One of the most psychologically traumatic events a person can experience is a disaster. Whether large or small, natural, man-made, or technological, all disasters have the potential to affect psychological health. In fact, the psychological impact of disasters is often far reaching and widespread, often affecting up to 10 times the number of people that are physically injured, according to Dr. Nancy Haugen, a psychologist specializing in disaster mental health. 

Dr. Haugen goes on to relate that while getting someone with traumatic injuries to definitive care within the golden hour is key to survival, addressing the mental health trauma of disaster victims needs to occur within 30 days of the disaster (the “golden month”) to be most effective.    

While disasters often present an immediate challenge to meeting basic needs, such as food, water, shelter, and medical care, the psychological trauma from a disaster must be concurrently addressed.
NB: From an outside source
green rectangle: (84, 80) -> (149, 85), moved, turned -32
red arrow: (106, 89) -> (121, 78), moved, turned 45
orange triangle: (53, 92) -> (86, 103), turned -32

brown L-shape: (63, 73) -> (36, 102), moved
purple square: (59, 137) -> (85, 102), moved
Understanding the way psychological trauma manifests itself following a disaster can help us to recognize when it is happening and provide opportunities to intervene. 

Key Steps in Recognizing the Psychological Impact of Disasters

1. Acknowledge that stress, anxiety, and other negative emotional reactions are a normal part of a person’s reaction to a disaster. It is often said that the psychological reactions to disasters are “normal people having a normal response to an abnormal situation.” Mild to moderate stress reactions during the emergency and early post-impact phases of a disaster are highly prevalent. Although some stress reactions may seem “extreme,” and cause distress, they generally do not become chronic problems. Most people recover fully from even moderate stress reactions within 6 to 16 months.  But some people may suffer post-traumatic stress disorder after a disaster. And interventions to provide psychological care during the critical 30 days following a disaster can significantly assist the recovery process. Thus, it is important to recognize psychological trauma and seek help in the short-term and the long-term when appropriate.
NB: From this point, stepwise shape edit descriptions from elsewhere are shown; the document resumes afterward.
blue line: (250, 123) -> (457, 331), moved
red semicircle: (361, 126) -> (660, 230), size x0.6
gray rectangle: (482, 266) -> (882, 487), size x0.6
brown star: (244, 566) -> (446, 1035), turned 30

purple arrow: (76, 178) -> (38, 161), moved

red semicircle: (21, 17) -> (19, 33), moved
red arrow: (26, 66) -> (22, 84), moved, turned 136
2. Look for common symptoms of psychological trauma. Because of the potential long-term impact of disasters on survivors’ mental health, it is imperative that we stay aware of the signs and symptoms exhibited by someone who is experiencing mental trauma. Common signs and symptoms include:

Psychological

Physiological

  • Feeling numb, stunned, or overwhelmed
  • Denial
  • Sadness, grief, or depression
  • Irritability, mood swings, or anger
  • Self-blame or blaming others
  • Feeling helpless
  • Fear of event recurring
  • Isolation and withdrawal
  • Problems with concentration or memory
  • Relationship conflicts/marital discord
  • Loss of appetite
  • Headaches or chest pain
  • Nausea, stomach pain, or diarrhea
  • Hyperactivity or hyper vigilance
  • Increase in alcohol or drug consumption
  • Nightmares
  • The inability to sleep
  • Fatigue or low energy

If you observe one or more of these symptoms in those around you (or even yourself), they may be suffering from psychological trauma.

3. Seek care and treatment for psychological trauma. Although all of the symptoms listed above can be normal and common during a disaster, they indicate the presence of psychological trauma that deserves attention and treatment. Awareness of psychological trauma and the need for self-care is important for everyone involved in a disaster. The common strategies for managing stress on a daily basis also apply after a disaster, and serve as a foundation for further psychological care:

  • Get sufficient sleep
  • Eat a nutritious and balanced diet
  • Exercise regularly
  • Live a balanced life, including work, play, and rest
  • Connect meaningfully with others in your circle
  • Engage with spiritual resources that provide meaning

Recognizing the need for additional psychological care in the immediate aftermath of a disaster and being receptive to this care is key to healing process. Seeking care early for psychological trauma is imperative and often can be obtained from informal sources, such as family, friends, and first responders. Persistent psychological symptoms indicate a need for professional resources.

Psychological First Aid

Professional resources such as crisis counselors, therapists, psychologists, and clergy can provide a great resource to those with psychological trauma after a disaster. However, these professionals are not always readily accessible after a disaster due overwhelming need. Psychological first aid (PFA) is an approach that was created to empower anyone to provide immediate psychological care to those affected by a disaster.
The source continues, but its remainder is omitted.